### EXERCISE BRIEF
Read through the listing and copy every line that contains the word "NSƯT".

---------------

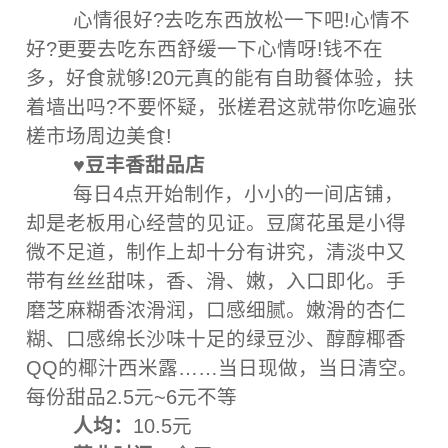
心情很好?去吃东西放松一下吧!心情不
好?更要去吃东西舒缓一下心情呀!钱不在
多，好食就够!20元真的能有自助餐体验，扶
着墙出吗?不要怀疑，张槎君这就带你吃遍张
槎市场周边美食!
♥豆丰香甜品店
每日4点开始制作，小小的一间店铺，
却是老板用心经营的见证。豆腐花虽是小得
微不足道，制作上却十分有讲究，清淡中又
带有丝丝甜味，香、滑、嫩，入口即化。手
磨芝麻糊香浓滑润，口感细腻。嫩滑的杏仁
糊、口感绵长沙味十足的绿豆沙、醇醇椰香
QQ的椰汁西米露……当日现做，当日清空。
每份甜品2.5元~6元不等
人均：
10.5元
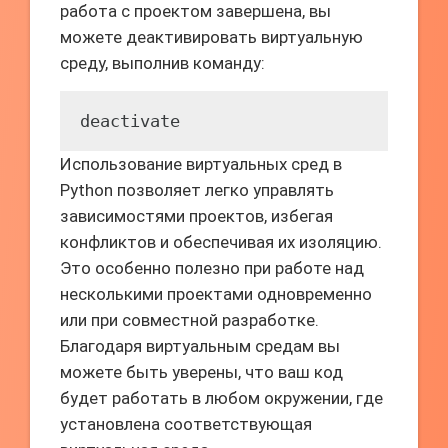
работа с проектом завершена, вы
можете деактивировать виртуальную
среду, выполнив команду:
deactivate
Использование виртуальных сред в
Python позволяет легко управлять
зависимостями проектов, избегая
конфликтов и обеспечивая их изоляцию.
Это особенно полезно при работе над
несколькими проектами одновременно
или при совместной разработке.
Благодаря виртуальным средам вы
можете быть уверены, что ваш код
будет работать в любом окружении, где
установлена соответствующая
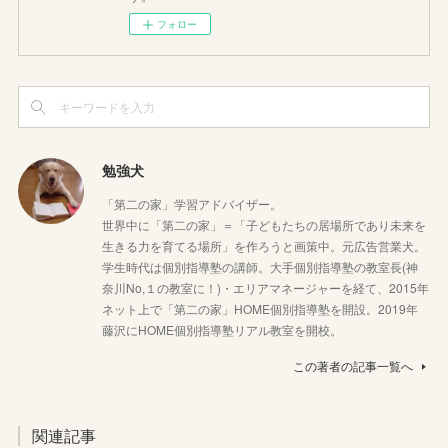
フォロー
勉強犬
「第二の家」学習アドバイザー。
世界中に「第二の家」＝「子どもたちの居場所であり未来を
生きる力を育てる場所」を作ろうと画策中。元広告営業犬。
学生時代は個別指導塾の講師。大手個別指導塾の教室長(神
奈川No,１の教室に！)・エリアマネージャーを経て、2015年
ネット上で「第二の家」HOME個別指導塾を開設。2019年
藤沢にHOME個別指導塾リアル教室を開校。
この著者の記事一覧へ
関連記事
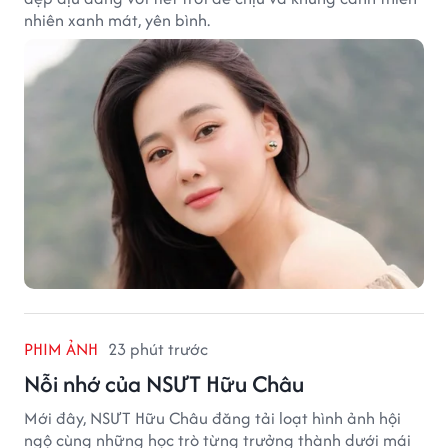
nhiên xanh mát, yên bình.
PHIM ẢNH
23 phút trước
Nỗi nhớ của NSƯT Hữu Châu
Mới đây, NSƯT Hữu Châu đăng tải loạt hình ảnh hội
ngộ cùng những học trò từng trưởng thành dưới mái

---------------

### FINISHED EXERCISE
Nỗi nhớ của NSƯT Hữu Châu
Mới đây, NSƯT Hữu Châu đăng tải loạt hình ảnh hội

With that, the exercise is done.